Previous: Chapter Twenty-Nine:
In the galley of the solar powered ship, Ric, the oceanographer, spread a map of the floor of the Southern Indian ocean onto the display surface of the conference table.
“Needle… haystack.” Said Frances.
“What?” asked Merl.
MaryLiz’s eyes narrowed. “Frances is right. People have been de-orbiting satellites here for more than a hundred years. My grandmother was in her forties when the International Space Station – the first one! – came down. A couple hundred million people watched it burn in the sky.”
“Watched it burn… from WHERE?” Merl asked, in alarm.
“Mostly on television,” replied the astronaut. “The whole reason for doing it there, so far from land, was so nobody gets hit by space junk. That was the whole point. IS the whole point. We still deorbit satellites there now.”
Merl was unconvinced. “So we’re going to look for maybe one or two antique Cold War Russian space probes, each no bigger than a small car. All of ‘em partially melted on re-entry.” The ranch hand gave a low whistle. “What are the odds that anything survived impact with the water, let alone a century and a half of seawater and marine life?
Ric, the oceanographer, spoke up. “We know the ocean floor much better now than formerly. A hundred years ago, they used to say that we know more about outer space than we do about the deep ocean on our own planet. People still say that, but it’s no longer true. Project Poseidon put paid to that idea a couple of generations ago. We have sonar and lidar maps down to 10 meter resolution everywhere, and better than that at areas of particular interest.”

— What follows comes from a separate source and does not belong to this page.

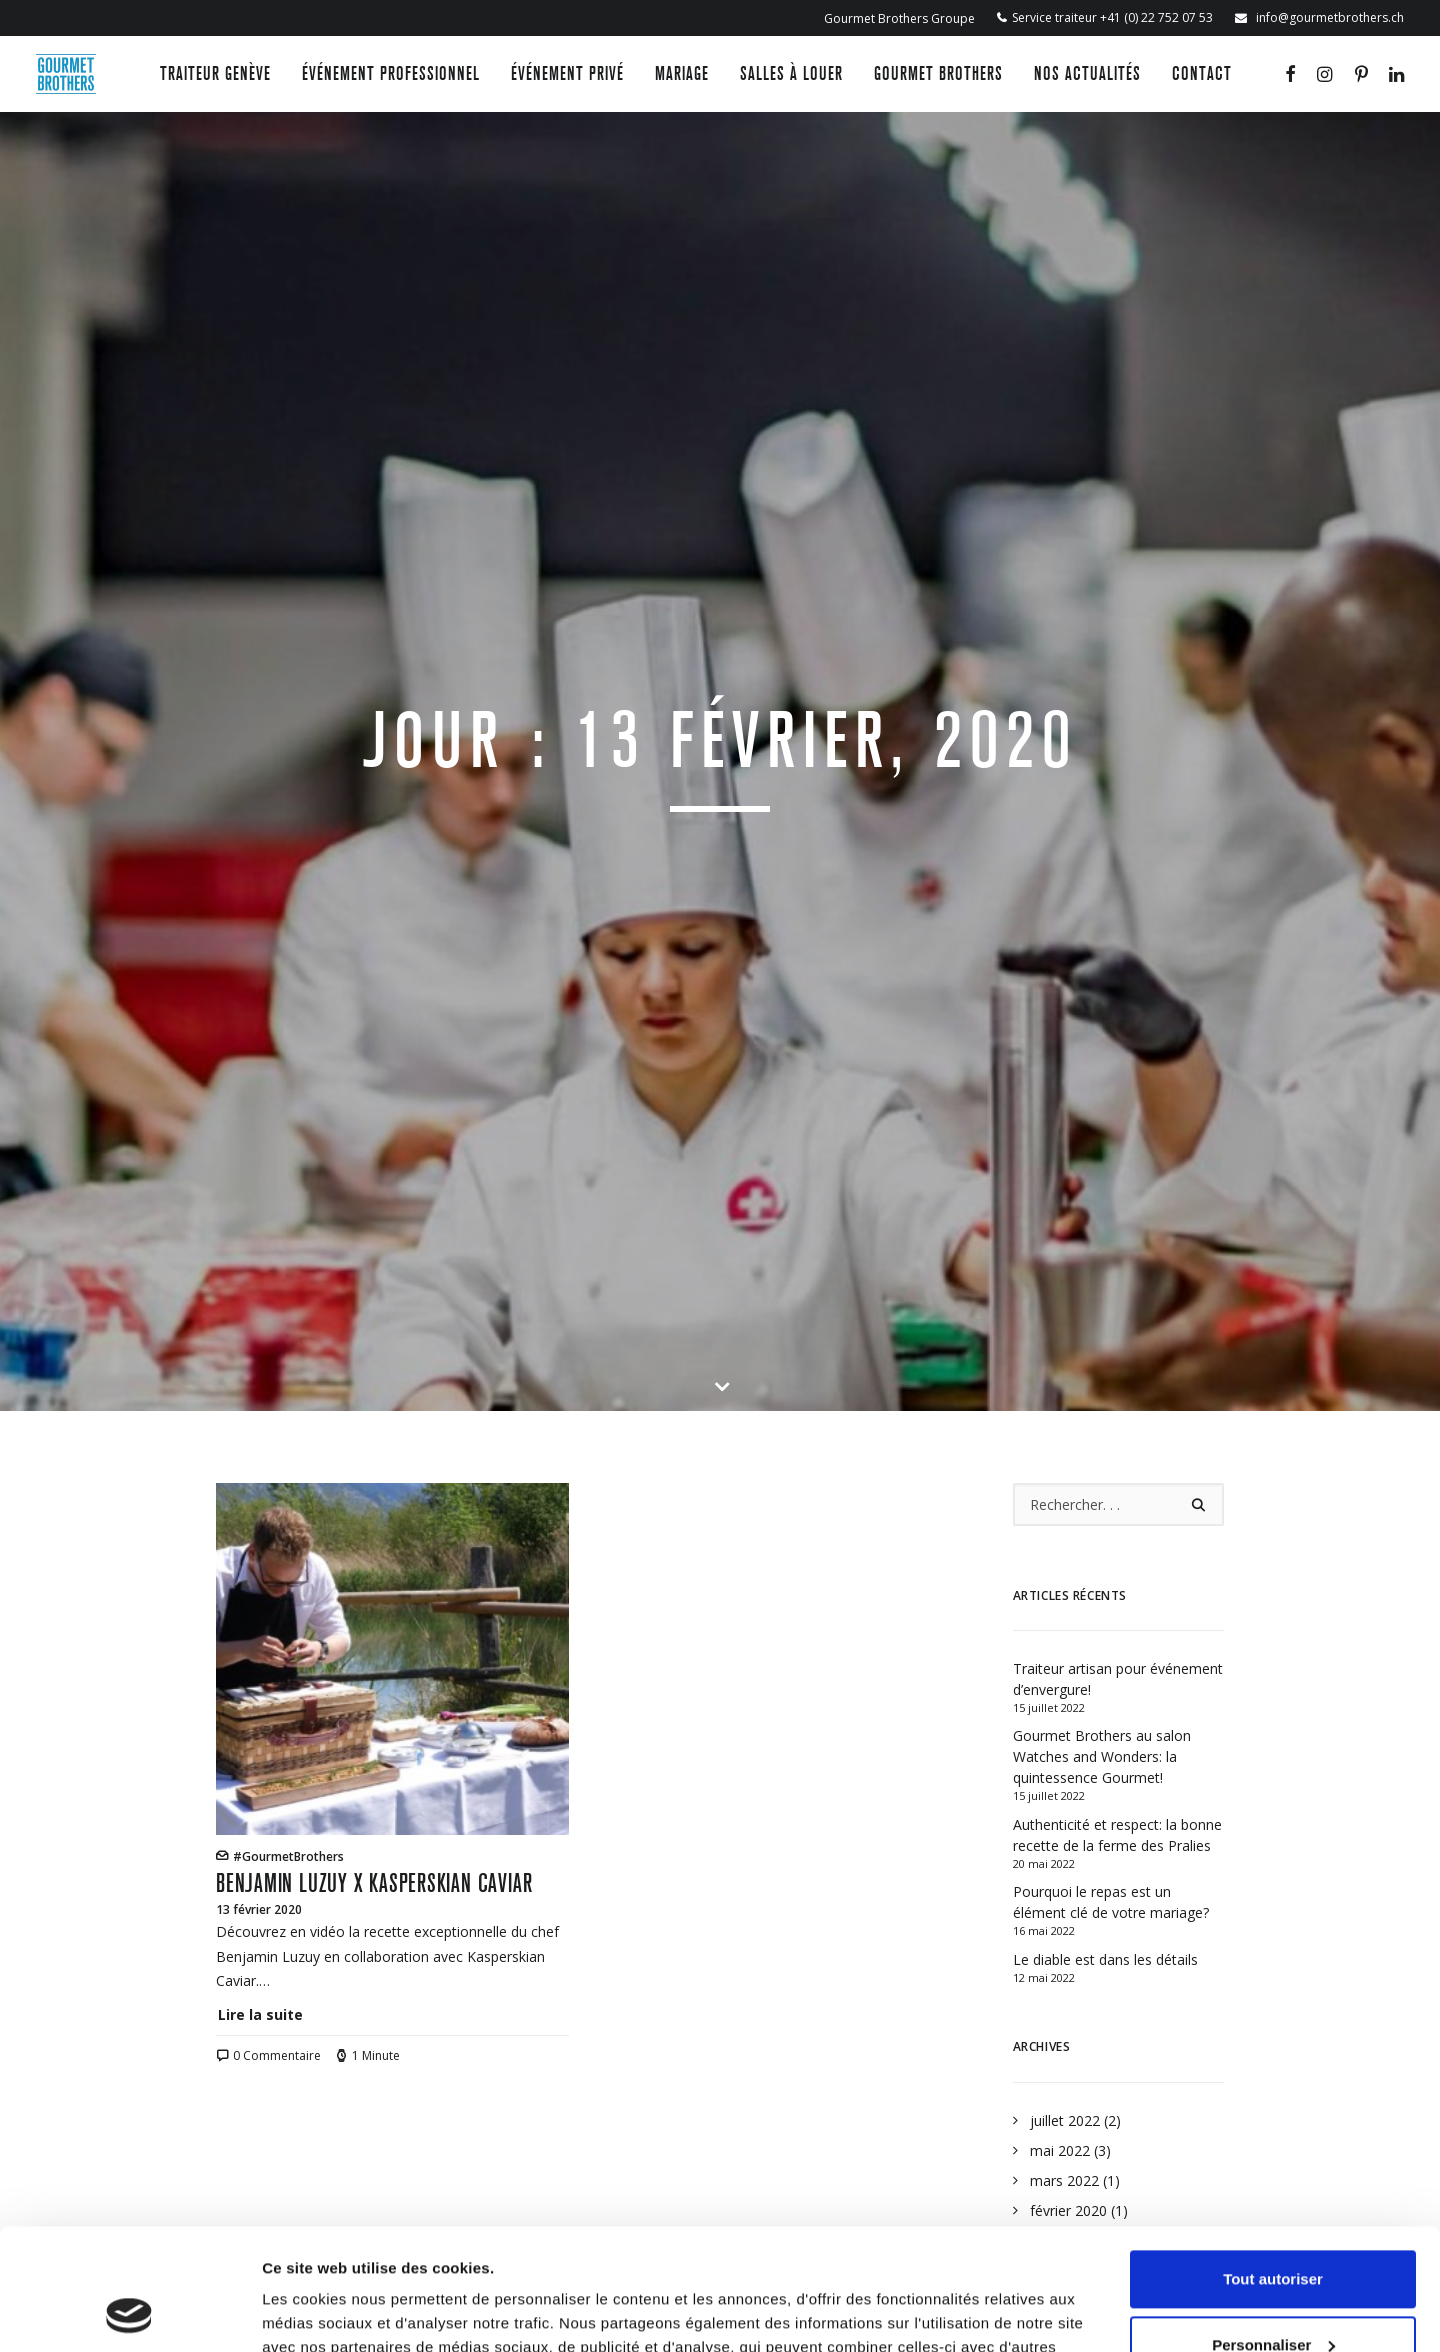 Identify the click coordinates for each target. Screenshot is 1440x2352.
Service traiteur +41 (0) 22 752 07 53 (1112, 17)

“By the time the Southern Indian was mapped, there were over eighty thousand detectable pieces of space metal resting on the part of the sea floor where we are heading,” (Frances blanched at the word ‘we’.) “dispersed among maybe half a million natural features of approximately the same size. I admit it seems daunting. I’m a sea mapping dog, not a space archeologist. There’s going to be a lot of false positives that are just boulders or eroded bits of ancient coral reef.”
MaryLiz looked thoughtful. “I may have an ace in the hole. Too elderly to dive with us, but through telepresence, they may be able to help.”
Ric brightened up. “You know an expert on space junk?”
MaryLiz straightened herself for comedic effect. “I’m an expert in space junk. I’ve spent half my career servicing and salvaging satellites. Admittedly, in space, where they live, not in the deep ocean, where they go to die. I’m talking about my Aunt Too. Great-aunt, actually.”
Merl asked, “What’s their name, this Aunt of yours?”
MaryLiz said, “I just said. Their name is Too. I need to make a phone call to Kentucky.”
“That’s pretty far from the Indian Ocean,” said Ric. “What does Aunt Too from Kentucky care about deorbited space junk?”
MaryLiz laughed. “Trust me… for this one, it’s personal.”